Iraq group claims kidnapping spy
The Al-Qaeda-linked Islamist group Ansar al-Sunna said on Sunday it has kidnapped an Iraqi woman translator whom it accuses of working as a spy for the US army.

“Your brothers the heroes of (the northern city of) Kirkuk were able to take hostage one of the most important collaborators of the rafida,” the group said in an internet statement, using a pejorative term to refer to the Shia majority in Iraq.
“She is named Salma Jassem Hammadi and works as a translator in the large US base in Tikrit… and gathers information on the mujahedeen in Kirkuk,” said the statement, the authenticity of which could not be independently verified.

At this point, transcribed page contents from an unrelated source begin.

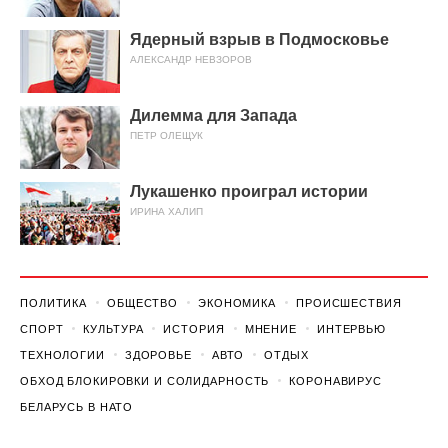
Ядерный взрыв в Подмосковье
АЛЕКСАНДР НЕВЗОРОВ
Дилемма для Запада
ПЕТР ОЛЕЩУК
Лукашенко проиграл истории
ИРИНА ХАЛИП
ПОЛИТИКА
ОБЩЕСТВО
ЭКОНОМИКА
ПРОИСШЕСТВИЯ
СПОРТ
КУЛЬТУРА
ИСТОРИЯ
МНЕНИЕ
ИНТЕРВЬЮ
ТЕХНОЛОГИИ
ЗДОРОВЬЕ
АВТО
ОТДЫХ
ОБХОД БЛОКИРОВКИ И СОЛИДАРНОСТЬ
КОРОНАВИРУС
БЕЛАРУСЬ В НАТО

The statement quoted the translator as saying Shia Grand Ayatollah Ali al-Sistani “issued a fatwa (to Shia ordering them) to work with US forces in order establish a Persian state and get rid of Sunnis.”
The Islamist group said a “document was found in her possession confirming her statements” as well as “five medals offered by the US army for her services”.
The statement said the translator would be “submitted to an investigation”, and that “after finishing the inquiry and taking advantage of the information” gathered, it would broadcast a video of Hammadi and another woman translator it identified only as Mayyada.
It gave no further details on the second translator.
The group posted on its site photos of Hammadi apparently taken at the US base in Tikrit and a document it said was printed by “the Supreme Council for the Islamic Revolution”.
Ansar al-Sunna is an Islamist group with links to the al-Qaeda network, and has claimed responsibility for executing hostages and carrying out numerous attacks in Iraq.